══ Material for the task

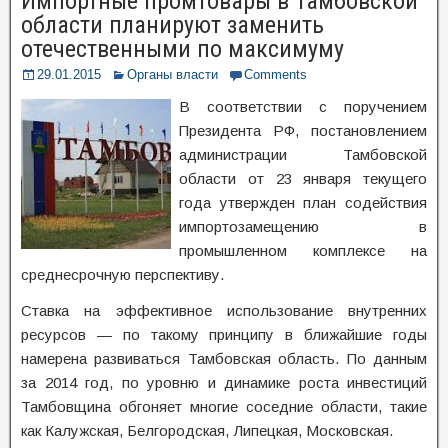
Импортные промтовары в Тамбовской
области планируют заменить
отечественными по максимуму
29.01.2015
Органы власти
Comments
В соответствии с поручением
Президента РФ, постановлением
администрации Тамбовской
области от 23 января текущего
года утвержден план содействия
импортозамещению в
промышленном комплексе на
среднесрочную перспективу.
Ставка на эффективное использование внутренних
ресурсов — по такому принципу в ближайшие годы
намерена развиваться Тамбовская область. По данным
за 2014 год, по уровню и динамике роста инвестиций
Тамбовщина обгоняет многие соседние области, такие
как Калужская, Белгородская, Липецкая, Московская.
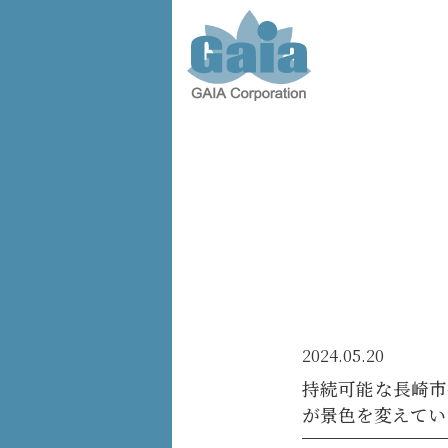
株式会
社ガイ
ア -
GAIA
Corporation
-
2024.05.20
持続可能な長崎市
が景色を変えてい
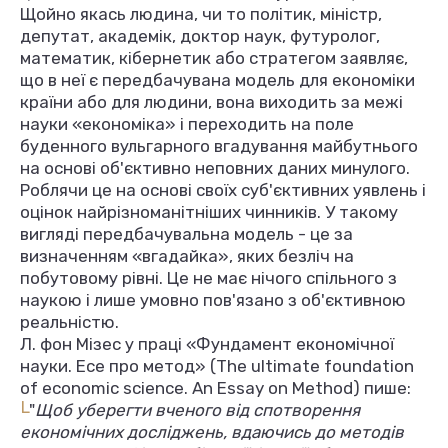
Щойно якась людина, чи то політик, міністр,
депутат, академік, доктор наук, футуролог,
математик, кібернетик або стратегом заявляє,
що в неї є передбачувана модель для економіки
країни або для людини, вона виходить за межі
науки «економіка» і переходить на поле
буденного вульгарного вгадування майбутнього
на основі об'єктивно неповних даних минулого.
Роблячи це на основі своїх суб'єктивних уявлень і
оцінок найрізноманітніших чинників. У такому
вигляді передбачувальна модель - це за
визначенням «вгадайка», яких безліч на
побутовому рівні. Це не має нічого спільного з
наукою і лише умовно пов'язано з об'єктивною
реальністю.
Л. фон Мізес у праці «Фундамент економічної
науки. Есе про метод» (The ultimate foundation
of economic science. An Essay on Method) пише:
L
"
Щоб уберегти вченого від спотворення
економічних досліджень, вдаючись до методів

════
══ Material for the task

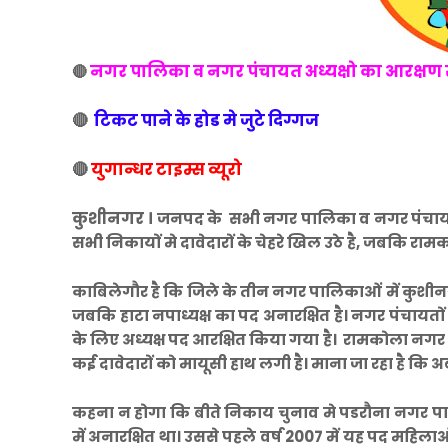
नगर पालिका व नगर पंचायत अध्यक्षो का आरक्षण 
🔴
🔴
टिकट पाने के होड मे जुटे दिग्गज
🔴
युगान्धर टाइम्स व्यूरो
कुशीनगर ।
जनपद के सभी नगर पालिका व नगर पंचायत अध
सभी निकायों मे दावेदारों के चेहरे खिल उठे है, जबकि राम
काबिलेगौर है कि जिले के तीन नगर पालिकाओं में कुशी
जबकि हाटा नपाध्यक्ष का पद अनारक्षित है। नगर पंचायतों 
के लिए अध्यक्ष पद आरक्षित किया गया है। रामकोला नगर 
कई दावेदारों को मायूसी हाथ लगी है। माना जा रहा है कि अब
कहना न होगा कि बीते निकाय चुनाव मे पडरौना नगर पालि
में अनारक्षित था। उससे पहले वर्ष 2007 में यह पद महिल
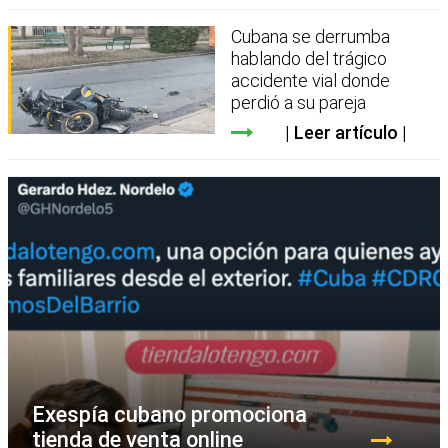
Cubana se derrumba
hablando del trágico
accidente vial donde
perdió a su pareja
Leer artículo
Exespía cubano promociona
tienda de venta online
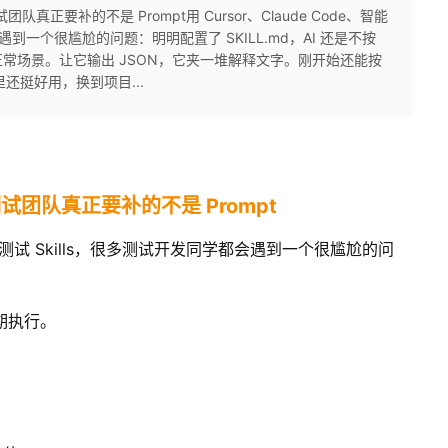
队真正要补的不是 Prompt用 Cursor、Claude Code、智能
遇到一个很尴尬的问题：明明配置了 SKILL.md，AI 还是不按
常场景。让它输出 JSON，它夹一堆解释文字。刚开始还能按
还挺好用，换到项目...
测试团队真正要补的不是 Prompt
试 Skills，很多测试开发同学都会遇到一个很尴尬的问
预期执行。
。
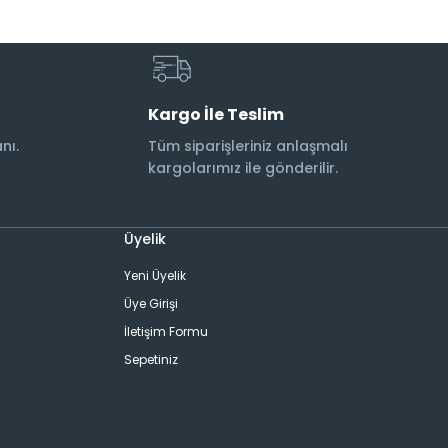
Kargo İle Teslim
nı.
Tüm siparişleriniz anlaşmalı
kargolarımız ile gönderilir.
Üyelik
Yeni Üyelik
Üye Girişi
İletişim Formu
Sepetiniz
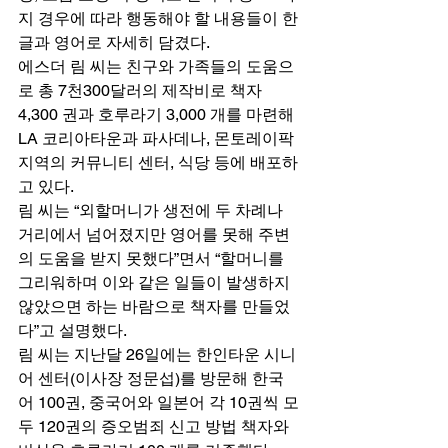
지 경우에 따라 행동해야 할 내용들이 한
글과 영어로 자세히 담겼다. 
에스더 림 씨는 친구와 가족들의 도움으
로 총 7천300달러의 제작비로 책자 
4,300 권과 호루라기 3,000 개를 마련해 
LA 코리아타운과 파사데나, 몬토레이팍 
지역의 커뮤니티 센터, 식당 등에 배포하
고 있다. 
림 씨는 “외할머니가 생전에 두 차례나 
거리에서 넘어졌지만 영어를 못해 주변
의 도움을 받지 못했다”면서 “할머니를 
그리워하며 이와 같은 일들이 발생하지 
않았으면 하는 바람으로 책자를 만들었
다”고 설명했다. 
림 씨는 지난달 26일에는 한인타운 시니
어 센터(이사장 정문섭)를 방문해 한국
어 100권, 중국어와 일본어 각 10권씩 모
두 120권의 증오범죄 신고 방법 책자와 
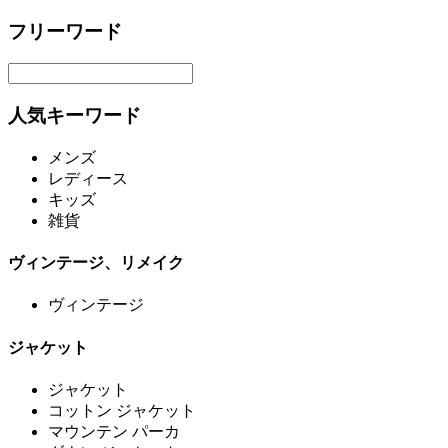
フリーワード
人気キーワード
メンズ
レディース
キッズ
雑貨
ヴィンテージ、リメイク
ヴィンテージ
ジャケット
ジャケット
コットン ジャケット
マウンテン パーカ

════

With the pictures omitted, restate word for word the lines above from the line that has "常场景。让它输出 JSON，它夹一堆解释文字。刚开始还能按" up to and including the line that has "거리에서 넘어졌지만 영어를 못해 주변", and no other lines.

常场景。让它输出 JSON，它夹一堆解释文字。刚开始还能按
还挺好用，换到项目...
测试团队真正要补的不是 Prompt
试 Skills，很多测试开发同学都会遇到一个很尴尬的问
预期执行。
。
Kargo İle Teslim
nı.
Tüm siparişleriniz anlaşmalı
kargolarımız ile gönderilir.
Üyelik
Yeni Üyelik
Üye Girişi
İletişim Formu
Sepetiniz
지 경우에 따라 행동해야 할 내용들이 한
글과 영어로 자세히 담겼다. 
에스더 림 씨는 친구와 가족들의 도움으
로 총 7천300달러의 제작비로 책자 
4,300 권과 호루라기 3,000 개를 마련해 
LA 코리아타운과 파사데나, 몬토레이팍 
지역의 커뮤니티 센터, 식당 등에 배포하
고 있다. 
림 씨는 “외할머니가 생전에 두 차례나 
거리에서 넘어졌지만 영어를 못해 주변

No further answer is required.